Task directions: Print the data below exactly, but only the lines from the one containing "percayai. Landing page" down to the one containing "Google Analytics atau", inclusive.

Extracted records:
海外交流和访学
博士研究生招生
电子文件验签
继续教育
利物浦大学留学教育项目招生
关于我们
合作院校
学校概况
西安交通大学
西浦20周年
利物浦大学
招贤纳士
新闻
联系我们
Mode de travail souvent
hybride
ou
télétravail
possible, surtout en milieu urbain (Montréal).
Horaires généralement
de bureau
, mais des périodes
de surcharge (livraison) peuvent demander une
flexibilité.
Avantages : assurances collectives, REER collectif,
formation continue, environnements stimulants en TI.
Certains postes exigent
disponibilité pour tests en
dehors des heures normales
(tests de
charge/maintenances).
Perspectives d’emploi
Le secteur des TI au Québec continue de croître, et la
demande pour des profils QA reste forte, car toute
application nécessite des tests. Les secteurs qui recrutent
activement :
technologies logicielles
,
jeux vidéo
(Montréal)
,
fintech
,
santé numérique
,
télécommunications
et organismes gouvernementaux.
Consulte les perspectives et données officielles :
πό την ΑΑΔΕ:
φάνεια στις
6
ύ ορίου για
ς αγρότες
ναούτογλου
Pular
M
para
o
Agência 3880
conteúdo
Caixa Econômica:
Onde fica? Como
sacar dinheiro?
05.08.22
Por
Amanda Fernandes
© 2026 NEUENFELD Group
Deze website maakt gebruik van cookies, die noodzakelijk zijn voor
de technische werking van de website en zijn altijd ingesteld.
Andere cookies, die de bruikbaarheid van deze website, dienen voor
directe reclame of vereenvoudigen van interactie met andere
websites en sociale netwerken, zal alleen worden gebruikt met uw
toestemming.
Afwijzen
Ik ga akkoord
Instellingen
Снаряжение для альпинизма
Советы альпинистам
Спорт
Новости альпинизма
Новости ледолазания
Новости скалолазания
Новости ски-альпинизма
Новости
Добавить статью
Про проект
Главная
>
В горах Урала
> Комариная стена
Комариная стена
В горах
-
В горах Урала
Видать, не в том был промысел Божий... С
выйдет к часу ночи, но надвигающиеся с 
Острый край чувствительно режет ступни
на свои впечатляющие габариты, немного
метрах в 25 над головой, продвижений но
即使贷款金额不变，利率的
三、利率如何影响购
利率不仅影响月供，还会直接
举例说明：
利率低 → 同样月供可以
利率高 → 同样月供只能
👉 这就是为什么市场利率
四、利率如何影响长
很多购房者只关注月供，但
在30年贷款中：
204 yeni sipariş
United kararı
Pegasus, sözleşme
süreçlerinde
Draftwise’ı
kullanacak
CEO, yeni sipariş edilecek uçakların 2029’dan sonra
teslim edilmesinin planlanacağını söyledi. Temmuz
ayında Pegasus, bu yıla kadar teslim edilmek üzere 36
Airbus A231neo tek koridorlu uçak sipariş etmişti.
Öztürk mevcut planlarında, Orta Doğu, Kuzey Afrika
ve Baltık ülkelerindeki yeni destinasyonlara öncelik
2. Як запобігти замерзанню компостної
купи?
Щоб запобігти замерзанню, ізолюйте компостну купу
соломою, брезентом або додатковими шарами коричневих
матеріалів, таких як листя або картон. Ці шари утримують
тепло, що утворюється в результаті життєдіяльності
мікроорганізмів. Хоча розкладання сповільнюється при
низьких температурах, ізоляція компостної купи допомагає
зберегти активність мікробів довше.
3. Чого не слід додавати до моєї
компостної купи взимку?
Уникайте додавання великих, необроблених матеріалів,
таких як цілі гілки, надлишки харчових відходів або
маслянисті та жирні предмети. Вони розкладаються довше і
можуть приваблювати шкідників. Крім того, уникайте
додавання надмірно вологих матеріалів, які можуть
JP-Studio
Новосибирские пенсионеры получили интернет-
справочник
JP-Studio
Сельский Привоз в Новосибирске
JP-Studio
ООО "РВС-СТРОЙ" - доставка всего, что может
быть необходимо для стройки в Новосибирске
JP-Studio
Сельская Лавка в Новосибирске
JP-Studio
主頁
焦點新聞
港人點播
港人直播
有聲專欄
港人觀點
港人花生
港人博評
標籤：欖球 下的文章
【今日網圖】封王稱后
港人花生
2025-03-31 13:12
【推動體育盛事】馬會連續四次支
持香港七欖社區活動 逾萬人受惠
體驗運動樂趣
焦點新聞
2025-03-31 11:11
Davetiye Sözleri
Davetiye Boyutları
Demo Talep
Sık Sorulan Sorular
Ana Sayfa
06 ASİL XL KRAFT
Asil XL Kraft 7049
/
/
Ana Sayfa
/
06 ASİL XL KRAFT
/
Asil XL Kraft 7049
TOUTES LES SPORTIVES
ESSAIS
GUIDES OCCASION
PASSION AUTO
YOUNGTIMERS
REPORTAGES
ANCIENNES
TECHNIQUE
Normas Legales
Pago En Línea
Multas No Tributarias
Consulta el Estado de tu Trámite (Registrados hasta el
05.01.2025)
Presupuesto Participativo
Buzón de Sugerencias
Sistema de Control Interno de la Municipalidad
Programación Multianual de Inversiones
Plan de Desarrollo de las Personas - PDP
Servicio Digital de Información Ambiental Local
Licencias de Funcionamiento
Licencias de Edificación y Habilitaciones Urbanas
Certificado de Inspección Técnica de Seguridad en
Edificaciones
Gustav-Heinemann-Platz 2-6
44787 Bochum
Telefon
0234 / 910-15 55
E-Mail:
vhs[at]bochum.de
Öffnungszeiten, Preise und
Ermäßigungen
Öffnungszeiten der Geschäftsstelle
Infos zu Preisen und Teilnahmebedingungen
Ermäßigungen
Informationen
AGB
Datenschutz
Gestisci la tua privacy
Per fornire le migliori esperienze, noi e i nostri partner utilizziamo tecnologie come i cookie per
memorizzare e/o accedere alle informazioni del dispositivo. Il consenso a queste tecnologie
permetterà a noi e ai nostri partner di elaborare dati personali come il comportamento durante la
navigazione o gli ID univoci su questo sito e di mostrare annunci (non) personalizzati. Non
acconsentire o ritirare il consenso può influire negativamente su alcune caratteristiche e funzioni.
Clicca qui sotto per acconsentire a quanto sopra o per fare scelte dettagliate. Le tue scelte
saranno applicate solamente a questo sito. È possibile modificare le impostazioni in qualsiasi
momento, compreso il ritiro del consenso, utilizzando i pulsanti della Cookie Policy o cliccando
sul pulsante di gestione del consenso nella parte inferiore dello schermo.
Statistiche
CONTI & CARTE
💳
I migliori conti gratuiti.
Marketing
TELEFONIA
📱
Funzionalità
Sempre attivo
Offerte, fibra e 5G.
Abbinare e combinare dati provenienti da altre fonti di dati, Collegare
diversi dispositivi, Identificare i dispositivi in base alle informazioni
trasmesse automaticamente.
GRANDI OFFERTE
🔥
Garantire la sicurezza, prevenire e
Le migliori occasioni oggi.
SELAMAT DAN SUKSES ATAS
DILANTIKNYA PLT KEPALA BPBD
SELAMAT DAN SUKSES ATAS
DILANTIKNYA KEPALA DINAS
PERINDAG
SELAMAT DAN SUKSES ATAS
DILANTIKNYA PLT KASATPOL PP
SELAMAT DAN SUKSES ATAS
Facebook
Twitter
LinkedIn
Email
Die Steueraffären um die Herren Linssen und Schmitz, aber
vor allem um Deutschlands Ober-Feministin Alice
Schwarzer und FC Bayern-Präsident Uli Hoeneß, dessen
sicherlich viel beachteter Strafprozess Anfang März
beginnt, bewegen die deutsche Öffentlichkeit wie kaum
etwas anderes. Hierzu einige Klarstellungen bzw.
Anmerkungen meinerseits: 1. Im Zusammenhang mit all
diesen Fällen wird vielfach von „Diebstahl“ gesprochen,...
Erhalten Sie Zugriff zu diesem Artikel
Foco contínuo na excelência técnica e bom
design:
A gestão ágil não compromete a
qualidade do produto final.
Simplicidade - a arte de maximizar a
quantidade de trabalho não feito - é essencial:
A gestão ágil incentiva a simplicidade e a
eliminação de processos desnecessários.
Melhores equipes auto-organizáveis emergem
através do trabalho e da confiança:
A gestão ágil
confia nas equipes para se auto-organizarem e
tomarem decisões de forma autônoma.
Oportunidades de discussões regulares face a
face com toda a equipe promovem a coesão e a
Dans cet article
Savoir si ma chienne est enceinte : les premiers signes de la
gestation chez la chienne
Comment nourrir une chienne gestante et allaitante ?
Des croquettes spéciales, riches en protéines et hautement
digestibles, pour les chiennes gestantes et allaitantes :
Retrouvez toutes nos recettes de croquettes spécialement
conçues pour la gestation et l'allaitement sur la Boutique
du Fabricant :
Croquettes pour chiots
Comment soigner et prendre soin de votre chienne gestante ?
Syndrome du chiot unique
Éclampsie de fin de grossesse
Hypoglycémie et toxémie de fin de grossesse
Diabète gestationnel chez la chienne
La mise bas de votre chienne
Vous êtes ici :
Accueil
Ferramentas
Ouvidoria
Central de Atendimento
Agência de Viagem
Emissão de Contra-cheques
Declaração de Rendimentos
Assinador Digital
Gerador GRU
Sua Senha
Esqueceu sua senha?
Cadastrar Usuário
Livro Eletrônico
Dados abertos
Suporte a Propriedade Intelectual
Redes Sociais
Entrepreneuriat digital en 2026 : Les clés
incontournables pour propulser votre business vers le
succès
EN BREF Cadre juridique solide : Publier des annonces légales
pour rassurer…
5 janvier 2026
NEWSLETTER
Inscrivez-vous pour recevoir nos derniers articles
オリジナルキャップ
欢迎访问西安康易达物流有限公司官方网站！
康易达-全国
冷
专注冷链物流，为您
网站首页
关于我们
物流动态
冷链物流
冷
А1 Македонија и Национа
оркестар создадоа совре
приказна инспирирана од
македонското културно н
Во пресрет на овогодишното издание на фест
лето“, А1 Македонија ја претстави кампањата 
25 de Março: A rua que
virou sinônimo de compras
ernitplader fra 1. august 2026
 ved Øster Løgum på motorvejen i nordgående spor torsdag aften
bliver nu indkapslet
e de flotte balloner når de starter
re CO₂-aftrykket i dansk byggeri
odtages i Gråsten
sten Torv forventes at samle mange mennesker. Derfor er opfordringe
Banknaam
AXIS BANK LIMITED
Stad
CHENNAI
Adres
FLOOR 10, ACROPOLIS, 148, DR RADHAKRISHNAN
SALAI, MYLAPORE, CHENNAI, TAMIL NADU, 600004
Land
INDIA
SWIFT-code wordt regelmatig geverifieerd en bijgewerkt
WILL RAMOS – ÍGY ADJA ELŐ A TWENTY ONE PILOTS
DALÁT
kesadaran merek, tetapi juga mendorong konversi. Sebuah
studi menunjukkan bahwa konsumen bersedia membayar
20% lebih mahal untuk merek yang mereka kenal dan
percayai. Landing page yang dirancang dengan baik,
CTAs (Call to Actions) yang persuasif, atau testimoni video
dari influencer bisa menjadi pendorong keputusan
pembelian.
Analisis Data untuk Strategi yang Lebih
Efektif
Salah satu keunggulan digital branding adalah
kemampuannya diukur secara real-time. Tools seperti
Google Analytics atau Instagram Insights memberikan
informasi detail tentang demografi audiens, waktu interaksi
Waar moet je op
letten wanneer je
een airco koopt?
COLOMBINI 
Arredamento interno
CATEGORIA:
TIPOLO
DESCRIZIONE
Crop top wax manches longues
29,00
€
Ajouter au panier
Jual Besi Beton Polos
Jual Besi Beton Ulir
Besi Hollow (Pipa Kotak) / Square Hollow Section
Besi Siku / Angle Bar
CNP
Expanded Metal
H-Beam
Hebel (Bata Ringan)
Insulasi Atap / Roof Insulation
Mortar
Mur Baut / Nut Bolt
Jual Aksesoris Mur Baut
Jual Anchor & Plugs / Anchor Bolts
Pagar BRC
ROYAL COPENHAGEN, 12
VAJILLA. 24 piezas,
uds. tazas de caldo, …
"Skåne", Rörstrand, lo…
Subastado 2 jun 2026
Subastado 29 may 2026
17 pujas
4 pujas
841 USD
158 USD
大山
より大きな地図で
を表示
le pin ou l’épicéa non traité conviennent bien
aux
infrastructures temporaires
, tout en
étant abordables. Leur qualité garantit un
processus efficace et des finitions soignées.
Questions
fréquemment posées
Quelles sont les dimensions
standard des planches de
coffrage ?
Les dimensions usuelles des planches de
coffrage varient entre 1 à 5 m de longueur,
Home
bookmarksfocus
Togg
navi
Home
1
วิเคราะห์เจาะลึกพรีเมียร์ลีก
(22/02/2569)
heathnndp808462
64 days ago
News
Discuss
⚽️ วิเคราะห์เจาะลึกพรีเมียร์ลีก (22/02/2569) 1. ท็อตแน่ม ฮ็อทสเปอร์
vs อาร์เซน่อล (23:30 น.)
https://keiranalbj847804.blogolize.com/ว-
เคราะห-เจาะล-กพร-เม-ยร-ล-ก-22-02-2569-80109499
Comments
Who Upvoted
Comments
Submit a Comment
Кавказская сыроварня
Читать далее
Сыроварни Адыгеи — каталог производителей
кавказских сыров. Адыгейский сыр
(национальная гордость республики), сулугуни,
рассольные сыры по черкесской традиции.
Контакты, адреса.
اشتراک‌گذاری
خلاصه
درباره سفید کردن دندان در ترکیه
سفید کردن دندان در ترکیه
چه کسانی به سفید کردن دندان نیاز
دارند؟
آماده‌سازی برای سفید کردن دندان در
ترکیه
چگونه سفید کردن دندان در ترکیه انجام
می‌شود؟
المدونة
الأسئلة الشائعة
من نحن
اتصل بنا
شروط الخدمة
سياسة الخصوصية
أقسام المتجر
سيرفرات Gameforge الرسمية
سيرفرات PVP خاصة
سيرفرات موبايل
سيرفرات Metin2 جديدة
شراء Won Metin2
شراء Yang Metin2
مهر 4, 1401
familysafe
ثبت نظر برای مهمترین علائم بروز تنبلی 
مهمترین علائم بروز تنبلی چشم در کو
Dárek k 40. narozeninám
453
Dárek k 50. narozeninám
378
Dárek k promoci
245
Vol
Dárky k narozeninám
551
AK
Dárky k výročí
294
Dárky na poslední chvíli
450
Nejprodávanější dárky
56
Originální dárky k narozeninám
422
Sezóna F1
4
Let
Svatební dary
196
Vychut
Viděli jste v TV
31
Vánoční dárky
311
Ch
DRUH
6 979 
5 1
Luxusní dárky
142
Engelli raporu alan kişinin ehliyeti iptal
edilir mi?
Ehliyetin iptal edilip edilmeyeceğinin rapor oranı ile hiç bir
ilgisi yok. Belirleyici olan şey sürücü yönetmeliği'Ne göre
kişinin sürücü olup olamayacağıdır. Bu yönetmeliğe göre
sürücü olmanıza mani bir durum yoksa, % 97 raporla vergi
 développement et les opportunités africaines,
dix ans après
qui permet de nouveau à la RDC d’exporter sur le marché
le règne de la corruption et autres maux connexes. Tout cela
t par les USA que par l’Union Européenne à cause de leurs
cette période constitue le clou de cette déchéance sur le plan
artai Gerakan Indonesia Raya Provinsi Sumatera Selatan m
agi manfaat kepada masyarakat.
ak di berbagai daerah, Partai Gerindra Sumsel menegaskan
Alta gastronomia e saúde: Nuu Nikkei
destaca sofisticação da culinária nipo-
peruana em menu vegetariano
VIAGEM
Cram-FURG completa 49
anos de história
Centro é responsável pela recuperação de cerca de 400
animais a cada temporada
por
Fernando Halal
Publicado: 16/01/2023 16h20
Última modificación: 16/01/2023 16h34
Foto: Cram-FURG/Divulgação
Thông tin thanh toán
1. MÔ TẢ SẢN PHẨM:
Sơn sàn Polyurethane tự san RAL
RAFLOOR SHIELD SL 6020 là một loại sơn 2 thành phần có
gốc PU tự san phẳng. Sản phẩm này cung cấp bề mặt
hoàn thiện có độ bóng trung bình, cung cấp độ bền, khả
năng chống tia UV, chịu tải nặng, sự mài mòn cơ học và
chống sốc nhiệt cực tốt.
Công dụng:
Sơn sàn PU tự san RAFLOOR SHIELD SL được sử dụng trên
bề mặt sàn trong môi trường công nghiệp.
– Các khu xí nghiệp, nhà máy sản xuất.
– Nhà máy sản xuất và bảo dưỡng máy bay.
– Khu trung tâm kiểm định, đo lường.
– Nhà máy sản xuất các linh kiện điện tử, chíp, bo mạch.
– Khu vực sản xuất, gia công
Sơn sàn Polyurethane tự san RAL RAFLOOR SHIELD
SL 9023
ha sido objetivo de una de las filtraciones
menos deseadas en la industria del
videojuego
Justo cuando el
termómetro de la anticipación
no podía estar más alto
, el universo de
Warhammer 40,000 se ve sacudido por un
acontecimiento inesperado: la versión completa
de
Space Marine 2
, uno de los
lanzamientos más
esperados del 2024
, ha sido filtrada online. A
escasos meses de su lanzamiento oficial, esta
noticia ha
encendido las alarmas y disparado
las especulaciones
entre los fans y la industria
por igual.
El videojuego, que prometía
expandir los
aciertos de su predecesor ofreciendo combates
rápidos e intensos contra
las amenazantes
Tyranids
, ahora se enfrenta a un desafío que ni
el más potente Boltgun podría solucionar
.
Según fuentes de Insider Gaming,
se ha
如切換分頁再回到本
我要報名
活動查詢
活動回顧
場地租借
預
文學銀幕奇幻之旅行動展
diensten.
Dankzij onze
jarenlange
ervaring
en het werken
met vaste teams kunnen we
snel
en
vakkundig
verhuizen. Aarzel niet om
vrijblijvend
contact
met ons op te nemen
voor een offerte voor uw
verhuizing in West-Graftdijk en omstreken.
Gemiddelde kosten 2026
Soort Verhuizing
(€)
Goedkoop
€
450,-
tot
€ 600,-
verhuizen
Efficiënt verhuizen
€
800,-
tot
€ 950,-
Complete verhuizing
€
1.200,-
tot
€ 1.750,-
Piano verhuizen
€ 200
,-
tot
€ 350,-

Answer for this exercise:
percayai. Landing page yang dirancang dengan baik,
CTAs (Call to Actions) yang persuasif, atau testimoni video
dari influencer bisa menjadi pendorong keputusan
pembelian.
Analisis Data untuk Strategi yang Lebih
Efektif
Salah satu keunggulan digital branding adalah
kemampuannya diukur secara real-time. Tools seperti
Google Analytics atau Instagram Insights memberikan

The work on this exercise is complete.